## What this task involves
Where the records below show a line containing "interesantno oglašavanje u 015 regionu.", start copying; end with the line containing "fois par semaine.", and copy it too.

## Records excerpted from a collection
----------
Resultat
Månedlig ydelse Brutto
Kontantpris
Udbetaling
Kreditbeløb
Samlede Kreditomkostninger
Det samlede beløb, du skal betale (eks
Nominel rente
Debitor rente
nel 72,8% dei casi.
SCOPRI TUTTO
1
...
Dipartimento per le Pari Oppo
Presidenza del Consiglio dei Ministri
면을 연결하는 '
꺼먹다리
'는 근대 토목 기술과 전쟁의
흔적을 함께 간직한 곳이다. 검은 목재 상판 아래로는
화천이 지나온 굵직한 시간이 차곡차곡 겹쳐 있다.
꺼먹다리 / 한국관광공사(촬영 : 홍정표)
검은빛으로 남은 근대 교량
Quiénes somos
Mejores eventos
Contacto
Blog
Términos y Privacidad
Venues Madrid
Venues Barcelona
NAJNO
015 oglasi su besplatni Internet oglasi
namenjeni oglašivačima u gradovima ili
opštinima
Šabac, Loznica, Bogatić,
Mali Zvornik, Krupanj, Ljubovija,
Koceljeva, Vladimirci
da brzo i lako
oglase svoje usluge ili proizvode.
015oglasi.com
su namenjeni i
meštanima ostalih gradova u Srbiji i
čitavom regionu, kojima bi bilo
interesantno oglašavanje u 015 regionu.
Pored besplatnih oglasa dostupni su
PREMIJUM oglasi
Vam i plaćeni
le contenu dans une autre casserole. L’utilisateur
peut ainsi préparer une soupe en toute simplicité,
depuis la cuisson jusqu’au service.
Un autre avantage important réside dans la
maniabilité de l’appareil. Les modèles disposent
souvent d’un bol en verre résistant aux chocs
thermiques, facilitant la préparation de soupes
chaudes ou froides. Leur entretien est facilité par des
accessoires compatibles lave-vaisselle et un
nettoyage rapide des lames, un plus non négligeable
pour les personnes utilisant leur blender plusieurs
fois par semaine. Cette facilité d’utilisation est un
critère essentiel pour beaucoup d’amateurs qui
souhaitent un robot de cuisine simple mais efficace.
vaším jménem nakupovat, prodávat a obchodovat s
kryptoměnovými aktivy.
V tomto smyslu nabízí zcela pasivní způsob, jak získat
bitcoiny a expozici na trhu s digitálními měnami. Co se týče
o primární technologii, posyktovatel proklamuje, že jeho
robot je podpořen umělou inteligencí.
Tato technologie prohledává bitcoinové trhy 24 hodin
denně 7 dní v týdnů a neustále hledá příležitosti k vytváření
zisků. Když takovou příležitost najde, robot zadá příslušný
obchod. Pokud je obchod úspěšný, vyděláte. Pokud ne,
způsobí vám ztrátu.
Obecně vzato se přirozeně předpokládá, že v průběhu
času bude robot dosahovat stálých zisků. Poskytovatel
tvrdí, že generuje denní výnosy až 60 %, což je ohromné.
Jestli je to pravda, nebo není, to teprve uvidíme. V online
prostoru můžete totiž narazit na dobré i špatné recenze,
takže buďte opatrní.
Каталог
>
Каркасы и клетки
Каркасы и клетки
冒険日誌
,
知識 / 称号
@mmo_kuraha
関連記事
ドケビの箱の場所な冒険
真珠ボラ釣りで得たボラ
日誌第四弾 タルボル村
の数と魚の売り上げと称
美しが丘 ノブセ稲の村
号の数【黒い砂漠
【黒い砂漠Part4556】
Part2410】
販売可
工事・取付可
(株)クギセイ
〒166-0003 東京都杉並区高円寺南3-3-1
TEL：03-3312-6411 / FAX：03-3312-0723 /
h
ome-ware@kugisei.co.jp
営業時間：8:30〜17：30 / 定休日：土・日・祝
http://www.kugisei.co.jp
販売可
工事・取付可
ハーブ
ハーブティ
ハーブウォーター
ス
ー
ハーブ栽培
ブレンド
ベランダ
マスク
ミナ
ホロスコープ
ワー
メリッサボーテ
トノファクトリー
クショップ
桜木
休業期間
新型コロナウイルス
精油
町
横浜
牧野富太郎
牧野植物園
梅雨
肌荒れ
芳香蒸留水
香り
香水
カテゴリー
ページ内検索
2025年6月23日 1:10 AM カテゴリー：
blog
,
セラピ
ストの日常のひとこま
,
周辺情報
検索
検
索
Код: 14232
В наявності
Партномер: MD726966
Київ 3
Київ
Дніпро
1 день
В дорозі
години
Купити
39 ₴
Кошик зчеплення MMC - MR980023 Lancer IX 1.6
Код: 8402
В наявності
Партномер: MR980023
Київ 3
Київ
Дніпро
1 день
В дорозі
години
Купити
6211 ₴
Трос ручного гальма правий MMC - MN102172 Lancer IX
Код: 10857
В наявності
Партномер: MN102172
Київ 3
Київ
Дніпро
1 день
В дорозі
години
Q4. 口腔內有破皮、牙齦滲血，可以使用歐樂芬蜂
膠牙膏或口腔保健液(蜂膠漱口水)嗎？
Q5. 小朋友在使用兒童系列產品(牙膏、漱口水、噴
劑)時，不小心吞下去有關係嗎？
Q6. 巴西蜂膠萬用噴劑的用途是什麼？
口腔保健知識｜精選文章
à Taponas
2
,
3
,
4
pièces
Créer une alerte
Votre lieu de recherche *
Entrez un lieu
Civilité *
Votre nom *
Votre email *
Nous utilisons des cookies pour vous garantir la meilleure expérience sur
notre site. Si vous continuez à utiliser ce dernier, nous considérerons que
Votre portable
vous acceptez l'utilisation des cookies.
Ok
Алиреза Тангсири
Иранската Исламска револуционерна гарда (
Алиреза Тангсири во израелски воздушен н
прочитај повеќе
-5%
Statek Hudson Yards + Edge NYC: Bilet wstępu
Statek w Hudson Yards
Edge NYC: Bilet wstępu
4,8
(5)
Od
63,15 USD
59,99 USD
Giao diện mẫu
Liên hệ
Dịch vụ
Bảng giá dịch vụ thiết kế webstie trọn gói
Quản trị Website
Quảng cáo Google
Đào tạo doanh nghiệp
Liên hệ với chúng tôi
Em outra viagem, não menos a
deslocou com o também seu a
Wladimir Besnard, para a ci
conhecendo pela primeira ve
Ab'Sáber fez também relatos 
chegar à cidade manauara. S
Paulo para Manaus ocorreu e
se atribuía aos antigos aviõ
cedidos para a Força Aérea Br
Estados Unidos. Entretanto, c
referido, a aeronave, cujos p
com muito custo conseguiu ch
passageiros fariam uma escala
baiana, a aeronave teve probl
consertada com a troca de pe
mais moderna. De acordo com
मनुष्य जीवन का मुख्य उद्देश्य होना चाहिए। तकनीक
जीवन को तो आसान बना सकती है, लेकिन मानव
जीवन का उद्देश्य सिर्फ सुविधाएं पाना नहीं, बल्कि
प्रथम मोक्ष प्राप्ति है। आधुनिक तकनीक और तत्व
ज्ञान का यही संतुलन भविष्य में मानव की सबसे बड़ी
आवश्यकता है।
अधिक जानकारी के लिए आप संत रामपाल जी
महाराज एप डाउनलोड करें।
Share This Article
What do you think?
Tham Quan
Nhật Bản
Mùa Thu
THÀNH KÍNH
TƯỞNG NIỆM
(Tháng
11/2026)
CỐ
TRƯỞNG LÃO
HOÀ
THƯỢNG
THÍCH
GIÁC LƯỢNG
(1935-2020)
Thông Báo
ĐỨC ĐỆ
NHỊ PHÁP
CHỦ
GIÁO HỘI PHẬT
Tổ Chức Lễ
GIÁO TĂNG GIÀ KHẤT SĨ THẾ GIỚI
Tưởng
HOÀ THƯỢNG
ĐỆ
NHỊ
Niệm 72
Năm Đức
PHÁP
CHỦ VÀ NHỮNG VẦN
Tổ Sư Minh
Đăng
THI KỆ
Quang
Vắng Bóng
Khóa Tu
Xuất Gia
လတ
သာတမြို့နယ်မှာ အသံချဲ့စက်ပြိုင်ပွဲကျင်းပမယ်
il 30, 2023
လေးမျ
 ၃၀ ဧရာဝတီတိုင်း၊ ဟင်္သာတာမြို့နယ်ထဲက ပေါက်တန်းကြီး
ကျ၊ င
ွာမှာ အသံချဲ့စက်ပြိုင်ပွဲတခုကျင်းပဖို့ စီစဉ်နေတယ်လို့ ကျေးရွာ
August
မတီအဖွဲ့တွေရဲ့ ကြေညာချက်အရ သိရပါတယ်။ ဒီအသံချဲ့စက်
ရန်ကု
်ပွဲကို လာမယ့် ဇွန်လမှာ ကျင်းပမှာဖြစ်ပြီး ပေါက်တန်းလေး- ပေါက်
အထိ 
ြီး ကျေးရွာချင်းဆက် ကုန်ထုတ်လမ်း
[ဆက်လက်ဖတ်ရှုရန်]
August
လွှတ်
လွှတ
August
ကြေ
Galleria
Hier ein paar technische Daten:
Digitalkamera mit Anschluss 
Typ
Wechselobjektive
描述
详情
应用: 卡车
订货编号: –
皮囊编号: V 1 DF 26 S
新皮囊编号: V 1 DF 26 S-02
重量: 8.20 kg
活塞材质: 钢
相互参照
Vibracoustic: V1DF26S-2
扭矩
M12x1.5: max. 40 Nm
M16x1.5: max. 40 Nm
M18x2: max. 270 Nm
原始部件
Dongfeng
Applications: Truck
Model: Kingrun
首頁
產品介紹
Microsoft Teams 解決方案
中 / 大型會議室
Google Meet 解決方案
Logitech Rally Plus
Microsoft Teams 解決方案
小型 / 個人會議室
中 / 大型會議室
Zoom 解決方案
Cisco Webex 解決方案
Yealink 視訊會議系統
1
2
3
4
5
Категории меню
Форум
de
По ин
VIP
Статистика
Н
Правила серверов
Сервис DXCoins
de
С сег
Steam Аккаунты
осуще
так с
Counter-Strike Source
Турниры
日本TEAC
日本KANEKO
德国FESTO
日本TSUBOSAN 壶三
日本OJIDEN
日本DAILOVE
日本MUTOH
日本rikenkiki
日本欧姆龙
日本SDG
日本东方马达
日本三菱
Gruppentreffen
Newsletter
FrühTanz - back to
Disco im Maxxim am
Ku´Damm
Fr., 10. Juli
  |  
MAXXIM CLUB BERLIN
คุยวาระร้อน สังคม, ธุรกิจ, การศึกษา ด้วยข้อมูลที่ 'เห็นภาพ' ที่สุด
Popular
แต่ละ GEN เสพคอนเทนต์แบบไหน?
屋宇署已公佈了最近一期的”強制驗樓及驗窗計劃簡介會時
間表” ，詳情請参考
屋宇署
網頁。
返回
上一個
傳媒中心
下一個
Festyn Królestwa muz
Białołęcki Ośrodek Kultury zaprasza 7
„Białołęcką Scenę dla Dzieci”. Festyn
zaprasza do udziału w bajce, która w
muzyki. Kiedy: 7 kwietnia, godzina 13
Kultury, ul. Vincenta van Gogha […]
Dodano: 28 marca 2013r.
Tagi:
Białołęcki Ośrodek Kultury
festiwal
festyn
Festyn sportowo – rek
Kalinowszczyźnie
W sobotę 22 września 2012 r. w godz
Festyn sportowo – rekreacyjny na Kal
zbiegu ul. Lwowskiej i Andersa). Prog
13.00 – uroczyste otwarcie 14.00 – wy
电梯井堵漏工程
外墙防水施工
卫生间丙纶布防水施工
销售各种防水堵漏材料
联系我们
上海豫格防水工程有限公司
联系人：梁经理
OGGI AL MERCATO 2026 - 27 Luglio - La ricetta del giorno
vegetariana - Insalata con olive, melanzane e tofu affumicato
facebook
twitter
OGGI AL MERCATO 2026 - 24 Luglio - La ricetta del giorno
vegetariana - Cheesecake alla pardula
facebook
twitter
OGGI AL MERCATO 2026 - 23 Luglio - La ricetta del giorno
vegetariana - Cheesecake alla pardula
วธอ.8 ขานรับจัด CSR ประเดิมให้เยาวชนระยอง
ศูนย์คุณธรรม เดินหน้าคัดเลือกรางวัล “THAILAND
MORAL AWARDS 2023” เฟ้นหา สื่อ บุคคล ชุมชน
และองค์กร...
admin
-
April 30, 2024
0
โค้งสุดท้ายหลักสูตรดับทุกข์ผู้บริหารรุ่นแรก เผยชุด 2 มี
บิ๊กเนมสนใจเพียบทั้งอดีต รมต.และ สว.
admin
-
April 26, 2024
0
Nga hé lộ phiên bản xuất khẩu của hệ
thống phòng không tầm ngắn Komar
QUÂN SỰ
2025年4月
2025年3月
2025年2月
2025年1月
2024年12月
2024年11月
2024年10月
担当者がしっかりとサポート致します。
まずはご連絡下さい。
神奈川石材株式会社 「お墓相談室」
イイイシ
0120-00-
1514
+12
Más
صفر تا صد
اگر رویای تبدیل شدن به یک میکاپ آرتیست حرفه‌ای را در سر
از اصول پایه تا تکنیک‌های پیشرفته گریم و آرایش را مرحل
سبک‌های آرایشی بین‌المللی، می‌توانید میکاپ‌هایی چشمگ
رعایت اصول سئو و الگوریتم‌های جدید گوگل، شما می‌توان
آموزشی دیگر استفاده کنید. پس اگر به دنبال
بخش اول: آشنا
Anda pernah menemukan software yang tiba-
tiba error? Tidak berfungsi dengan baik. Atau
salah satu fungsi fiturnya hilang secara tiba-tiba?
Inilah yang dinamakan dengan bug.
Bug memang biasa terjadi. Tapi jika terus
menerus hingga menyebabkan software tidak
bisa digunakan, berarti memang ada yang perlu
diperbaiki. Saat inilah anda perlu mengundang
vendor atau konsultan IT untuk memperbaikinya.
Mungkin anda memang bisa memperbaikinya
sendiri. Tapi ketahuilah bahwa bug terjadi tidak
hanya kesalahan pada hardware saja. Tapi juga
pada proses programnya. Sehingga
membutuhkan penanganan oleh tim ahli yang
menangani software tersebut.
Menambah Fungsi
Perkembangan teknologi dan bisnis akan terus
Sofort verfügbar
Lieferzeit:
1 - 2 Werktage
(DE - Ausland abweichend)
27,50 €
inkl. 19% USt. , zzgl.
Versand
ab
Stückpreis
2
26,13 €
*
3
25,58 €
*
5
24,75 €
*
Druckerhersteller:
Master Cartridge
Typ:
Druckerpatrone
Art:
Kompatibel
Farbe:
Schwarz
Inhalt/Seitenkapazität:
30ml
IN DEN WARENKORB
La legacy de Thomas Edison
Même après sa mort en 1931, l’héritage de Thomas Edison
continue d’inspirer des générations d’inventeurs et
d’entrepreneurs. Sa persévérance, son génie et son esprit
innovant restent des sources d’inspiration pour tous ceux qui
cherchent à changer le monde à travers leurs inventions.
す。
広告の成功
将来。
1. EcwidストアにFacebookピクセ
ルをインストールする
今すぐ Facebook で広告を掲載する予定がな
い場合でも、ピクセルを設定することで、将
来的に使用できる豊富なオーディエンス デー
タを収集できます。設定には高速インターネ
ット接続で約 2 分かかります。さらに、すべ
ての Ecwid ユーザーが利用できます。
----------
## Exercise answer
interesantno oglašavanje u 015 regionu.
Pored besplatnih oglasa dostupni su
PREMIJUM oglasi
Vam i plaćeni
le contenu dans une autre casserole. L’utilisateur
peut ainsi préparer une soupe en toute simplicité,
depuis la cuisson jusqu’au service.
Un autre avantage important réside dans la
maniabilité de l’appareil. Les modèles disposent
souvent d’un bol en verre résistant aux chocs
thermiques, facilitant la préparation de soupes
chaudes ou froides. Leur entretien est facilité par des
accessoires compatibles lave-vaisselle et un
nettoyage rapide des lames, un plus non négligeable
pour les personnes utilisant leur blender plusieurs
fois par semaine. Cette facilité d’utilisation est un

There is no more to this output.